これはもとをたどると「転読」のひとつだそうで、転読というのは、仏教に関係のある語である。ほら、お坊さんがアコーデオンみたいにお経を両手で伸び縮みさせる所作があるでしょ。あれをたとえば百回くりかえすと百回お経を読んだことになるのと同じことらしい。仏教からきているメソッドなのでダルマサン登場なのであります。
(以下は本書にはないわたしの感想)
むかしわたしたちはこれを「ダールマサンガ、コーロンダッ」と発声していた。いま、歌に合わせて指を折ると、どうしても「ダルマサン」のサンでひとつ、「コロンダ」のロンでひとつと数えてしまって10音ではなく8音のように感じる。つまり、こうして2音は得するので、同じ百まで数える約束でも、鬼の我慢は2割軽減されるということだったんだなあ。
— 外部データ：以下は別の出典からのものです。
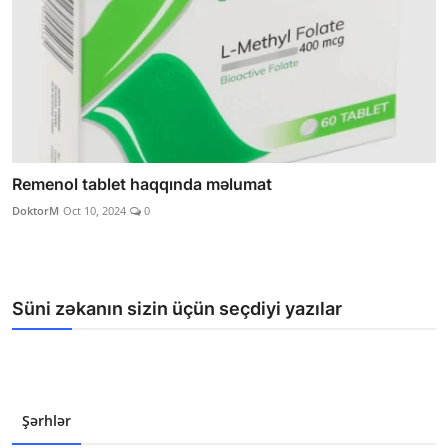
Remenol tablet haqqında məlumat
DoktorM
Oct 10, 2024
0
Süni zəkanın sizin üçün seçdiyi yazılar
Şərhlər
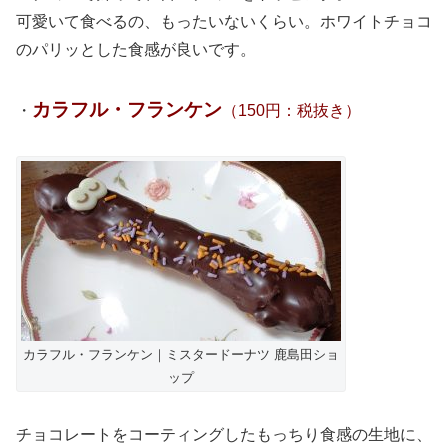
可愛いて食べるの、もったいないくらい。ホワイトチョコ
のパリッとした食感が良いです。
カラフル・フランケン
・
（150円：税抜き）
カラフル・フランケン｜ミスタードーナツ 鹿島田ショ
ップ
チョコレートをコーティングしたもっちり食感の生地に、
そうか、そうだったのか。

その二「挿絵画家・中一弥」
池波正太郎の鬼平シリーズや剣客商売シリーズの挿絵といえば、「ああ、あれか」とすぐ思い浮かぶ。画家の名前は中一弥という。作家、逢坂剛の父なのだそうな。
へえ。

その三「百鬼園先生のアンケート」
某雑誌のアンケート。「問。どんな小説を読みたいか。答。ナンニモ読ミタクナイ。人ノ目ハ字ヲ読ムタメノ物デハナイ。」
あはは。

その四「もし漱石の嫂になっていれば」
漱石の父は明治十四年に警視庁警視属となった。部下のひとりに樋口則義という男がいて親しくなった。樋口には娘がいた。漱石の兄にどうかという話になったが、結局実現しなかった。樋口の娘とは一葉のことなり。
へえ!知らんかった。

その五・・・・いや、もうやめよう。(笑)こういうお話が、出久根達郎さんの書物や作家をめぐるエッセイには満載されている。
さすがに長年の古本屋渡世の本にまつわる知識は底知れない。